Application of Least Absolute Deviation Regression Using the EM Algorithm on Outlier Data (Case Study: Modeling the Open Unemployment Rate in Java Island in 2021) Rizki Ayu Fitrian Sari, Setiawan, Santi Puteri Rahayu
Department of Statistics, Institut Teknologi Sepuluh Nopember, Kampus ITS-Sukolilo, Surabaya 60111, Indonesia
Abstract
Estimation of linear regression parameters is known by using the Ordinary Least Square (OLS) method. The OLS method is very sensitive to deviations from assumptions in the data, especially the residual normality assumption in the data, which is caused by outliers. To reduce the influence of outliers is to use robust estimates. One such estimator is the Least Absolute Deviation (LAD). The LAD method is a method that minimizes the absolute number of errors (the sum of the absolute values of the vertical residuals between the points generated by the function and the corresponding points in the data).

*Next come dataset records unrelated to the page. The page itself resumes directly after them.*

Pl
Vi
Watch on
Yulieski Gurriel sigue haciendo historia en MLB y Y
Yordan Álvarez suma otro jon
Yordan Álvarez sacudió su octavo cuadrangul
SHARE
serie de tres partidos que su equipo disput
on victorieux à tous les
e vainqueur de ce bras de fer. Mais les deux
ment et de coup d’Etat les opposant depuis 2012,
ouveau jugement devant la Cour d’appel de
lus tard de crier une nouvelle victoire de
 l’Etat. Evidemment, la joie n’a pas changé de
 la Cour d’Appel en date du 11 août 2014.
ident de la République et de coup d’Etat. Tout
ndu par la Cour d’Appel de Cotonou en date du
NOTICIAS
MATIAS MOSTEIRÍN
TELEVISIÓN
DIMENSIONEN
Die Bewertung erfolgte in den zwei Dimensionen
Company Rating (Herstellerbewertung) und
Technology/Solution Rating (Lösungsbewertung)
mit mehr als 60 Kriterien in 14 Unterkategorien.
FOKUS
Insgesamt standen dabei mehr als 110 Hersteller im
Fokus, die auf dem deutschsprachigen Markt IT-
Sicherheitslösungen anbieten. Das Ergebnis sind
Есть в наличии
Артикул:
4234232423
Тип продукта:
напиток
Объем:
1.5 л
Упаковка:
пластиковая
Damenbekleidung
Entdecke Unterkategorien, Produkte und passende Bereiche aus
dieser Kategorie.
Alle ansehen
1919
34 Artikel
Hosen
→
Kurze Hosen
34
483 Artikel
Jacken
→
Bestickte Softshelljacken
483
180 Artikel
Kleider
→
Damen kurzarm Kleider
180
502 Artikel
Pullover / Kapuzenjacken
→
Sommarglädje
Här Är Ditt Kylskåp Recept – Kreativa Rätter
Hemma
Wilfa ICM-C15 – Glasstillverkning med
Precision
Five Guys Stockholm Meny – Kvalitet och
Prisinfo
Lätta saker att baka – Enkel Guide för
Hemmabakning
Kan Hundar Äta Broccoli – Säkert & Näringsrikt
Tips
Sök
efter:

The advantage of LAD is that it is resistant to outliers in the data. LAD generally uses IRLS (Iteratively Reweighted Least Square) iterations, the nature of this iteration makes the algorithm for the LAD method more complex and requires a long time to compute, so this study considers using the EM algorithm to solve computational problems. This study aims to estimate the LAD regression parameter with the EM algorithm that is applied to the Open Unemployment Rate in Java Island in 2021. The results of this study by looking at the largest r-square value indicate that the LAD method gives better results than the OLS method for cases of outlier data .
Keywords: Regression- OLS- Outlier- LAD- EM Algorithm